The disorder can be debilitating for many people, and it is imperative to provide our care and support to those facing this challenge.
There are various symptoms associated with PTSD. These symptoms can affect people of all age ranges and have different levels of severity. There are two main categories of symptoms: psychological and psychosomatic. These symptoms can affect different people in different ways. Psychological symptoms are symptoms that affect the mind, like depressive thoughts or anxious thinking patterns. Psychosomatic symptoms, as previously mentioned, affect the body as a result of psychological stress. Common examples of PTSD symptoms are (ADAA):
Re-experiencing the trauma mentally
Seeing it in dreams, visions, hallucinations, etc.
Instinctive fright or fear when recollecting the event
Avoidance of related places, things, people, etc.
i.e. if the traumatic event took place in the park, one with PTSD might avoid the park
i.e. if the traumatic event involved a vehicular collision, one’s PTSD might be triggered by seeing cars or other vehicles
Inability to sleep or relax, maintaining a tense state of being
Persistently intense feelings
Blame (self or others)
Disinterest in daily activities
Disinterest in activities one used to enjoy previously
A decrease in social participation
Inability to recollect specific details pertaining to the traumatic events
Engaging in self-destructive or rampaging behavior as a method to cope with mental struggle and/or to forget the traumatic events
Post-Traumatic Stress Disorder can affect almost anyone and in almost any manner.
However, certain populations may experience some symptoms at a higher frequency than others. Asian populations, for example, have been shown to face a greater degree of psychosomatic symptoms (Letters to Strangers). Psychosomatic symptoms can be very troublesome to deal with, because there is no apparent medical cause for their appearance in terms of bacterial infection and viral infection, but rather due to an underlying mental health issue. Cultural stigma can further lead psychosomatic symptoms to remain unresolved for years. The traumatic experiences that people may have faced can also lead them to face psychosomatic problems in the future.
For example, if a soldier returns from the war, they might develop hypersensitivity and hypervigilance due to the nature of the battlefield and the mental scars it left on the soldier. This is due to PTSD from witnessing gunfights and other events during their deployment. However, a soldier might also feel continuous joint pain after returning home. This is because of the psychosomatic influence of the battlefield: as the soldier continuously felt the recoil of a weapon, they developed a psychosomatic symptom of shoulder pain due to the PTSD from being in the battlefield. Domestic violence and other traumatic events can also influence the development of psychosomatic symptoms. Therefore, PTSD can lead to a variety of symptoms, both psychologically and physically.
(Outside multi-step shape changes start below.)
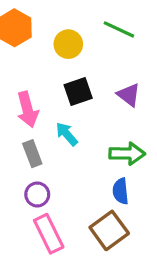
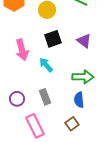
gray rectangle: (32, 154) -> (45, 97), moved
purple circle: (37, 194) -> (17, 99), moved
brown square: (109, 230) -> (72, 124), size x0.6

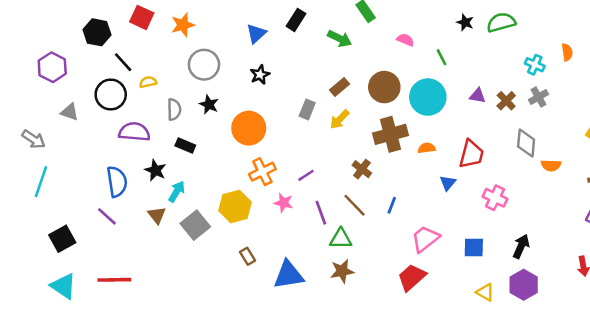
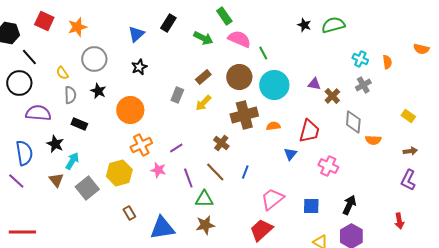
pink semicircle: (405, 40) -> (239, 39), moved, size x1.6
orange semicircle: (567, 52) -> (387, 62), moved
green line: (442, 57) -> (263, 53), moved
yellow semicircle: (148, 82) -> (62, 73), moved, turned -112
brown cross: (506, 101) -> (332, 96), moved

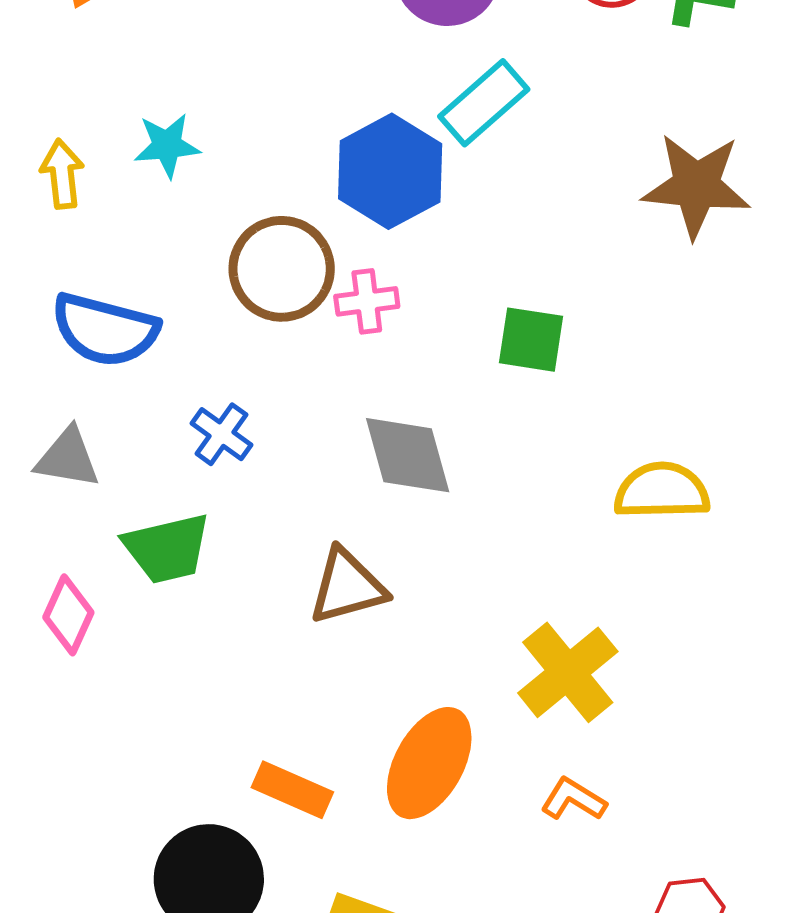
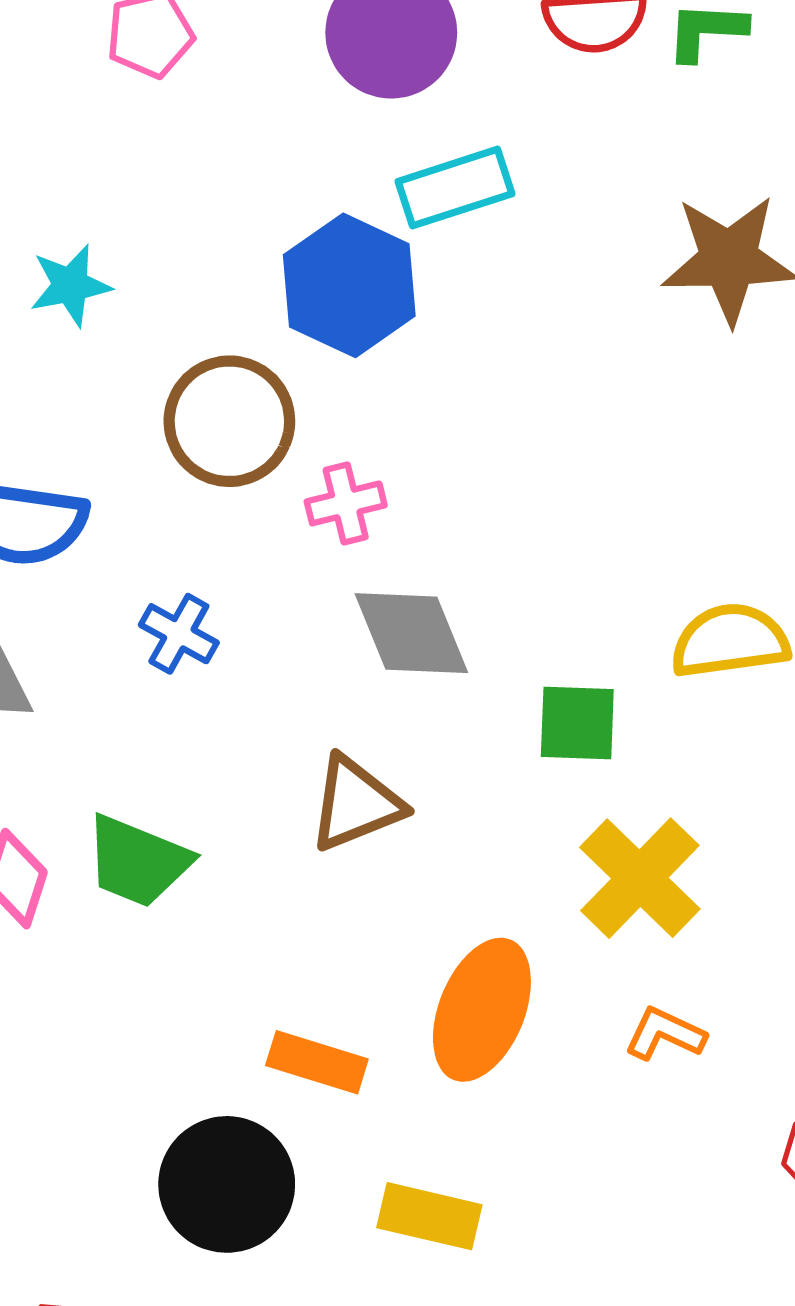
cyan rectangle: (484, 103) -> (455, 188), turned 30
pink cross: (367, 301) -> (346, 503), moved
green square: (531, 340) -> (577, 723), moved
green trapezoid: (167, 548) -> (138, 861), moved, turned 42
There are also various triggers that can set off different symptoms. Recurring dreams of the event, for example, can occur without a trigger. However, seeing something one associates with the traumatic event (such as the car from a car crash, for example) can set off different symptoms such as hypervigilance. Managing one’s reaction to triggers is therefore an integral part of dealing with PTSD. By decreasing one’s exposure to triggers, one can mitigate one’s PTSD -
but it is equally important to ensure that triggers don't become crutches.
Of course, not everyone is affected in the same way by PTSD. Children and adults often react differently, for example - potentially due to differences in maturity level. On one hand, children may forget how to speak, wet the bed (despite knowing how to use a toilet), reenact the traumatic event repeatedly, or become excessively clingy with adults (NIMH). They react much differently compared to adults who tend to suppress memories of the traumatic event. Adults are also more likely to avoid places, people, or things that remind them of the event instead of actively demonstrating the exact details of the particular event.
PTSD can be treated
through the use of mental therapy with a psychologist or certain medicines (antidepressants, relaxants, etc.). Getting treatment is in one’s best interest and is covered by most health insurances. Living through a traumatic event can be immensely mind-altering. But rest assured that no one is in this fight alone: 13 million Americans deal with PTSD every day (Sidran Institute). As people continue to speak out about PTSD, there are good reasons to
hope for a better and better future.